Ces vers burlesques, les vers purins (que l’on appelle aussi parfois vers puriniques) doivent leur fortune à deux écrivains rouennais du xviie siècle, aujourd’hui peu connus, David Ferrand et Louis Petit, auteurs l’un et l’autre, à quelques dizaines d’années d’écart, d’un recueil de poèmes portant le même titre : La Muse normande. Si les vers qu’on y trouve nous intéressent encore, ce n’est pas tant pour leur valeur littéraire, mais bien plutôt parce que c’est dans ces recueils que l’on rencontre, écrits pour la première fois, un certain nombre de termes normands qui firent ensuite leur entrée officielle dans notre langue (semblable aventure arriva, deux siècles plus tard, au nom pieuvre, d’abord anglo-normand, puis français grâce aux Travailleurs de la mer, de Victor Hugo). Parmi donc ces noms nés du purin, ou, mieux, du langage purin, et bientôt devenus français, on trouve bardage, brandebourg, calumet, gob(b)e, guibole, étriquer ou flâner, mais également la forme ancienne grisette, qui désignait une pièce de monnaie de couleur grise et de peu de valeur, et d’où l’argot a tiré le nom grisbi. C’est de cette langue que nous viennent aussi revenez-y, et seringue, au sens d’« arme à feu », tirelire, au sens de « tête », ou encore se toquer, au sens de « s’éprendre, s’engouer », sans oublier déclencher, lubie, minauder, ni potin, au sens de « commérage », ou roquet, au sens de « chien de petite taille et hargneux ». Il y en eut aussi quelques autres, dont la langue commune ne voulut pas et qui ne sortirent guère de la région où ils étaient nés, comme caleux, « paresseux » ; craqueux, « menteur, hâbleur » ; éluger, « troubler » ; fripe, « mangeaille » ; ou gravouiller, « faire du tapage ».
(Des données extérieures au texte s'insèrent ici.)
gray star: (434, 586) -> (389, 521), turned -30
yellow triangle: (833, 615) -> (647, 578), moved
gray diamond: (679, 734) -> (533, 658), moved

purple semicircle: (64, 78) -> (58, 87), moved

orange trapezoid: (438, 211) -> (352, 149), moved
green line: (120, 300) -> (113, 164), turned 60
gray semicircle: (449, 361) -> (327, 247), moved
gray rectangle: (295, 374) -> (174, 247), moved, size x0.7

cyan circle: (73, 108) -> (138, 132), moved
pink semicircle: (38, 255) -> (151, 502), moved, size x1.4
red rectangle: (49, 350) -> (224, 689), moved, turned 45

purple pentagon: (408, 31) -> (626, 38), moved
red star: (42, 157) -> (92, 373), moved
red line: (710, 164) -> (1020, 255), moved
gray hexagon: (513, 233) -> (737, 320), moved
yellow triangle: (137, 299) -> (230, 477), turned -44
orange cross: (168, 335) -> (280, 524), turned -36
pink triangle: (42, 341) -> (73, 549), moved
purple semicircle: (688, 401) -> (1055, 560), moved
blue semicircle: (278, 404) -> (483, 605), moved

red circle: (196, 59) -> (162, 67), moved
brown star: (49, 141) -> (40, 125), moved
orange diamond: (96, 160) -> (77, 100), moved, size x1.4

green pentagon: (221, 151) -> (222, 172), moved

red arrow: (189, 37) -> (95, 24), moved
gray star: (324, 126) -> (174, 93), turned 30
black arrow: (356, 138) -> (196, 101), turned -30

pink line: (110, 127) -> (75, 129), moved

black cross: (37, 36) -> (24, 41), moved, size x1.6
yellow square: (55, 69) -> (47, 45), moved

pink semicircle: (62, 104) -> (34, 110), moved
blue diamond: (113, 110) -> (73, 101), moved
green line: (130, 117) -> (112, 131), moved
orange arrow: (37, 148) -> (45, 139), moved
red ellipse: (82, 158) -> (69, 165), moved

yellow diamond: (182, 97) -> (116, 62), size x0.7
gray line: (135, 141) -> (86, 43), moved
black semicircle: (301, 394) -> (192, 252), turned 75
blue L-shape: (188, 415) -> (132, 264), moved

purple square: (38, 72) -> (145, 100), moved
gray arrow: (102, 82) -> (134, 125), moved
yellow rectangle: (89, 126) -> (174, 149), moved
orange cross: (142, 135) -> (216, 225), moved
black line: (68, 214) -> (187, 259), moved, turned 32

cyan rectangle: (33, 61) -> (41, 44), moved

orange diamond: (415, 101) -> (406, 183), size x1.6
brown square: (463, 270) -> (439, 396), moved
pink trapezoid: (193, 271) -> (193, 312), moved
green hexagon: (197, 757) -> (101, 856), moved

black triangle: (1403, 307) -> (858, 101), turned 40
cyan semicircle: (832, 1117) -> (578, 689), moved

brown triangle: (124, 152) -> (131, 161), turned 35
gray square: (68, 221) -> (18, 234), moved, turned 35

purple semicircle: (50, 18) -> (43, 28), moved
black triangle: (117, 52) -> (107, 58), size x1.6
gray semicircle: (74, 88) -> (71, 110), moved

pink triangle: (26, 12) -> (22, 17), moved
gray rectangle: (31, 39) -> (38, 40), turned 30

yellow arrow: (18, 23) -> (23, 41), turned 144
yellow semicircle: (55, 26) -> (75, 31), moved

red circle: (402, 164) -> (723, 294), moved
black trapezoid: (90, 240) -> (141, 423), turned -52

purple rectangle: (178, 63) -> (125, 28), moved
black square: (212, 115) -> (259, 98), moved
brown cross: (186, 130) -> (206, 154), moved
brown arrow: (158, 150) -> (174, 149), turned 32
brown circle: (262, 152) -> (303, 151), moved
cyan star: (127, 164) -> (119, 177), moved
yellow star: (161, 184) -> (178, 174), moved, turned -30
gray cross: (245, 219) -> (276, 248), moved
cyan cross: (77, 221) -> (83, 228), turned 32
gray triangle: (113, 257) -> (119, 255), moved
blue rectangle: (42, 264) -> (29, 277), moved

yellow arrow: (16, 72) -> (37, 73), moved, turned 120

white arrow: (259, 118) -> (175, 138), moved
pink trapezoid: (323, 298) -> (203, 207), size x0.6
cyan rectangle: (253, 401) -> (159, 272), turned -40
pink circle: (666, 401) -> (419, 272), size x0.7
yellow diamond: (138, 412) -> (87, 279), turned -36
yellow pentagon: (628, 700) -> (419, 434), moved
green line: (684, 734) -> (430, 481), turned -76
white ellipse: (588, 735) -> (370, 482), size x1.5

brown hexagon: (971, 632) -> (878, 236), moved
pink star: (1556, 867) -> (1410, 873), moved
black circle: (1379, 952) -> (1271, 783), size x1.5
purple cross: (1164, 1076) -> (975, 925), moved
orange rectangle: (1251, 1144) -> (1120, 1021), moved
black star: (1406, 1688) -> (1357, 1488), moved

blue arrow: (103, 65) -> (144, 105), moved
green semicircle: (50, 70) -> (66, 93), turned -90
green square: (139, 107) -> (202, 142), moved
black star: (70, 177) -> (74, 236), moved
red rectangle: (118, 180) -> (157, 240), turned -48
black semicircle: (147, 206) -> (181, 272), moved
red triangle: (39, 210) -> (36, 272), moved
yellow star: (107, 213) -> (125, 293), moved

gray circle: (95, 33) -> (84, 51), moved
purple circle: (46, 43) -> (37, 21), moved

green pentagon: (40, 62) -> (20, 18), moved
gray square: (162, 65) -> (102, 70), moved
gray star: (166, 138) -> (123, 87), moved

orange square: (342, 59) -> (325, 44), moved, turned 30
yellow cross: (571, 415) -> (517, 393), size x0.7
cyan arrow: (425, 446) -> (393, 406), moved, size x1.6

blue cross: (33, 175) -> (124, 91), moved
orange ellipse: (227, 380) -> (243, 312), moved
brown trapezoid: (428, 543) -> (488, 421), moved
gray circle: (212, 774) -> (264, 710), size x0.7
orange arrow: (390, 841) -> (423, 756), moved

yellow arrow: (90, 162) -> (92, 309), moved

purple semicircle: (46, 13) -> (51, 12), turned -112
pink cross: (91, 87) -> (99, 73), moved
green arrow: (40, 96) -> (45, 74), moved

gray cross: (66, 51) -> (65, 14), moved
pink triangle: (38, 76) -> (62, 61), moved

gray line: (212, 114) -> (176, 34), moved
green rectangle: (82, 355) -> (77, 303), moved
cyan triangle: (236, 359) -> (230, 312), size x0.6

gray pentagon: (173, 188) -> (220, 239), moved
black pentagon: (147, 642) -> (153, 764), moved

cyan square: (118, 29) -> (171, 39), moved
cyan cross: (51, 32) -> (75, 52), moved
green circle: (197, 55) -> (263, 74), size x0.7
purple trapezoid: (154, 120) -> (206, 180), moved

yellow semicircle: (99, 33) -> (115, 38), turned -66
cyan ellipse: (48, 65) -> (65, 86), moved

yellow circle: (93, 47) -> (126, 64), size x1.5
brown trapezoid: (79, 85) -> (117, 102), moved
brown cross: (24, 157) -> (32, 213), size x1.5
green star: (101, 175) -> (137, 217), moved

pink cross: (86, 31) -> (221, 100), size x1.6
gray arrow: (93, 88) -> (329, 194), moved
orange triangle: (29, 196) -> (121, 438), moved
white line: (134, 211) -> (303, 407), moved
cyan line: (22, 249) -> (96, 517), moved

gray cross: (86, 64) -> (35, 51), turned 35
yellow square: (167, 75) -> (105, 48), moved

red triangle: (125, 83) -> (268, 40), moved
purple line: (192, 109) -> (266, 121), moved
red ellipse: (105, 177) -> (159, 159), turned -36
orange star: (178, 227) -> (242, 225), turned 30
Ajoutons pour conclure que purin n’était pas le seul nom que l’on donnait à ces teinturiers. Ils partageaient aussi avec les tanneurs celui de sueur. Non pas le nom féminin, issu du latin sudor, et que nous avons conservé, mais une forme masculine, issue du latin sudator, qui, en latin classique, signifiait « qui transpire facilement », et qui, en latin médiéval, désignait celui qui dans sa profession était amené à laisser égoutter quelque matière, laine ou peau. Notons par ailleurs que la phonétique a fait qu’en passant à l’ancien français, le latin sutor, « celui qui coud », puis « cordonnier », a lui aussi donné une forme sueur. Si le nom féminin sueur a éliminé de la langue tous ces noms communs masculins, sueur a cependant été conservé dans les patronymes Sueur, Lesueur ou Le Sueur ; la toponymie nous en a aussi gardé quelques traces, quelque peu cachées, puisque sueur, dont on avait fini par oublier le sens, a souvent été transformé en sieur : dans les rues ou autres voies de circulation appelées aux Sieurs, ce nom ne désigne pas des seigneurs ou d’autres personnages importants, mais, surtout si ces voies bordent un cours d’eau, indique que teinturiers, tanneurs ou cordonniers y avaient leurs ateliers ou leurs échoppes.